Depuis son ouverture, le 1er décembre, l’abri de la Vallée de la Jeunesse est pris d’assaut, notamment par les Roms. Chronique d’une soirée ordinaire dans un lieu d’accueil d’urgence à Lausanne. Un article de Claude Béda dans 24 HeuresLe gîte et le couvert assurés, les demandeurs sont nombreux à profiter de l’abri PC de la Vallée de la Jeunesse. . 

«Ici, à l’entrée, ça pousse tous les soirs et ça peut vite devenir le Bronx. Parfois, nous devons de­mander l’aide de la police.» Ven­dredi soir, 22 h: aux côtés des deux veilleurs de piquet, Daniel Simecek, responsable de l’abri PC de la Vallée de la Jeunesse, a toutes les peines à endiguer la trentaine de sans-abri qui se bousculent pour prendre un des 25 lits mis à disposition dans les deux dortoirs et la chambre des­tinée aux femmes. «Les Roms nous posent problème, car ils viennent en groupe, confie Da­niel Simecek. Nous sommes ré­gulièrement contraints de refu­ser l’entrée à un certain nombre d’entre eux. Ils s’en vont alors dormir dans leurs voitures, dont un bon nombre sont immatricu­lées en France. Nous acceptons en priorité les Suisses, les habi­tués, les aînés et les personnes fragilisées dans leur santé. Nous gardons aussi deux ou trois pla­ces pour les personnes que la police pourrait trouver en train de dormir dehors. Ici, c’est vrai­ment le lieu de dernier secours.» Depuis son ouverture, le 1er dé­cembre dernier, l’abri PC a affi­ché complet tous les jours, sauf le 31 décembre et le 1er janvier. L’endroit accueille chaque soir en moyenne deux ou trois SDF de la région, une dizaine de requé­rants d’asile et une quinzaine de ressortissants d’Europe de l’Est, des Roms principalement. «Après, à l’intérieur, ça se calme, com­mente Grégoire, veilleur. Ils sa­vent qu’ils ont à manger et qu’ils peuvent dormir au chaud.»
«Je rêve de trouver un travail et un logement»

  Gilles, Français de 19 ans, de la région de Besançon, à la quête d’un travail en Suisse depuis six mois, fait, lui, partie des habi­tués.
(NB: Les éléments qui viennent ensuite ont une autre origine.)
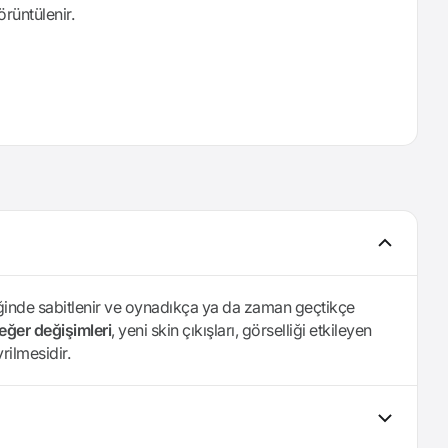
örüntülenir.
diğinde sabitlenir ve oynadıkça ya da zaman geçtikçe
eğer değişimleri
, yeni skin çıkışları, görselliği etkileyen
rilmesidir.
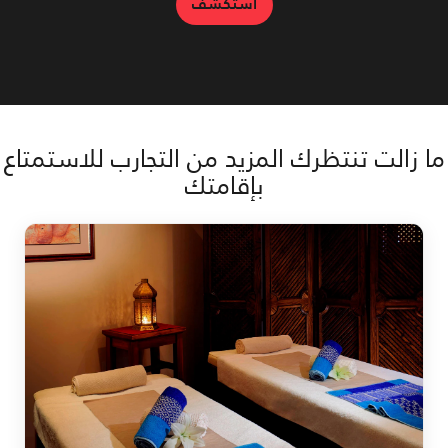
استكشف
ما زالت تنتظرك المزيد من التجارب للاستمتاع
بإقامتك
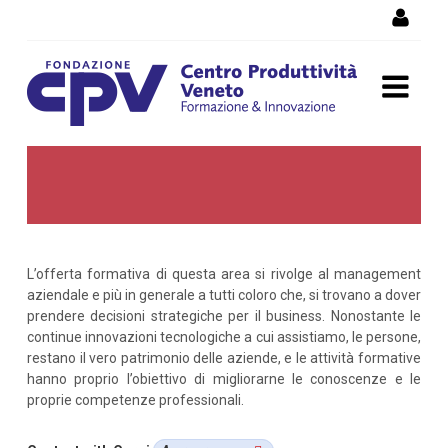
Skip to Content
Management
L’offerta formativa di questa area si rivolge al management
aziendale e più in generale a tutti coloro che, si trovano a dover
prendere decisioni strategiche per il business. Nonostante le
continue innovazioni tecnologiche a cui assistiamo, le persone,
restano il vero patrimonio delle aziende, e le attività formative
hanno proprio l’obiettivo di migliorarne le conoscenze e le
proprie competenze professionali.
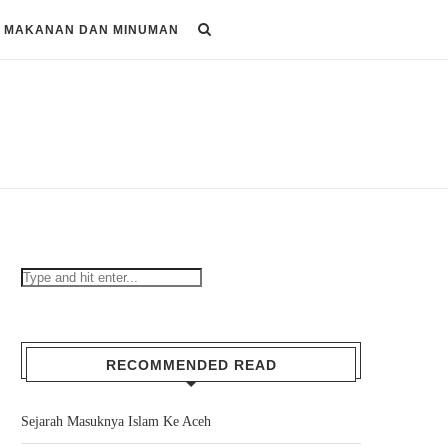
MAKANAN DAN MINUMAN
RECOMMENDED READ
Sejarah Masuknya Islam Ke Aceh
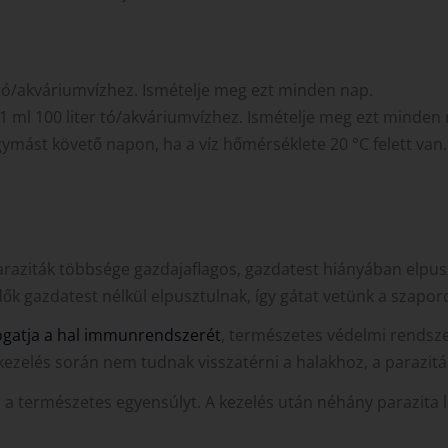
r tó/akváriumvízhez. Ismételje meg ezt minden nap.
 ml 100 liter tó/akváriumvízhez. Ismételje meg ezt minden 
mást követő napon, ha a víz hőmérséklete 20 °C felett van. 
araziták többsége gazdajaflagos, gazdatest hiányában elpus
dők gazdatest nélkül elpusztulnak, így gátat vetünk a szap
gatja a hal immunrendszerét
, természetes védelmi rendszer
a kezelés során nem tudnak visszatérni a halakhoz, a parazit
a a természetes egyensúlyt. A kezelés után néhány parazita 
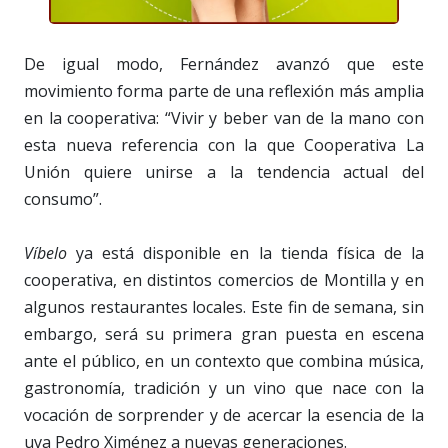
De igual modo, Fernández avanzó que este
movimiento forma parte de una reflexión más amplia
en la cooperativa: “Vivir y beber van de la mano con
esta nueva referencia con la que Cooperativa La
Unión quiere unirse a la tendencia actual del
consumo”.
Víbelo
ya está disponible en la tienda física de la
cooperativa, en distintos comercios de Montilla y en
algunos restaurantes locales. Este fin de semana, sin
embargo, será su primera gran puesta en escena
ante el público, en un contexto que combina música,
gastronomía, tradición y un vino que nace con la
vocación de sorprender y de acercar la esencia de la
uva Pedro Ximénez a nuevas generaciones.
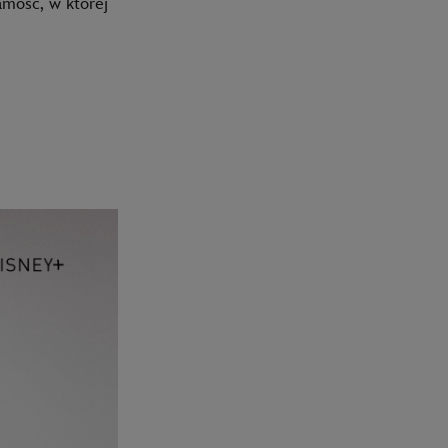
amość, w której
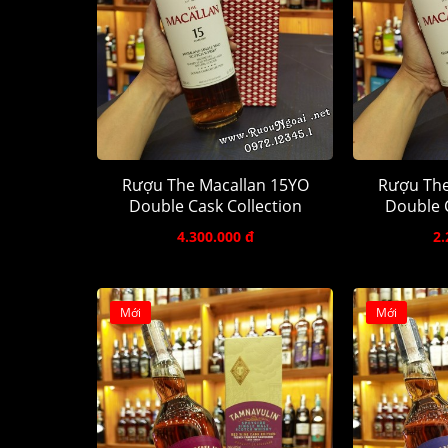
Rượu The Macallan 15YO
Rượu The
Double Cask Collection
Double C
4.300.000 đ
2.
Mới
Mới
Il vient de passer une di­zaine de nuits dans l’abri. «Je viens directement ici, car je sais qu’il y a toujours de la place pour moi, explique-t-il. Je n’ai pas le choix: je cherche une place d’aide-cuisinier, mais présenter un CV sans adresse fixe, ça la fout toujours mal. Des petits boulots me permettent de payer les cinq francs d’entrée. Je me débrouille pour ne jamais dormir dehors. Je rêve de trouver un travail et un logement. J’essaie de garder espoir. Ici, ça ne se passe pas trop mal. On mange et on va se coucher.» Samedi matin, 7 h: les deux veilleurs réveillent leurs hôtes d’infortune. Les der­niers s’en vont à 8 h 30, sans savoir où ils passeront la pro­chaine nuit.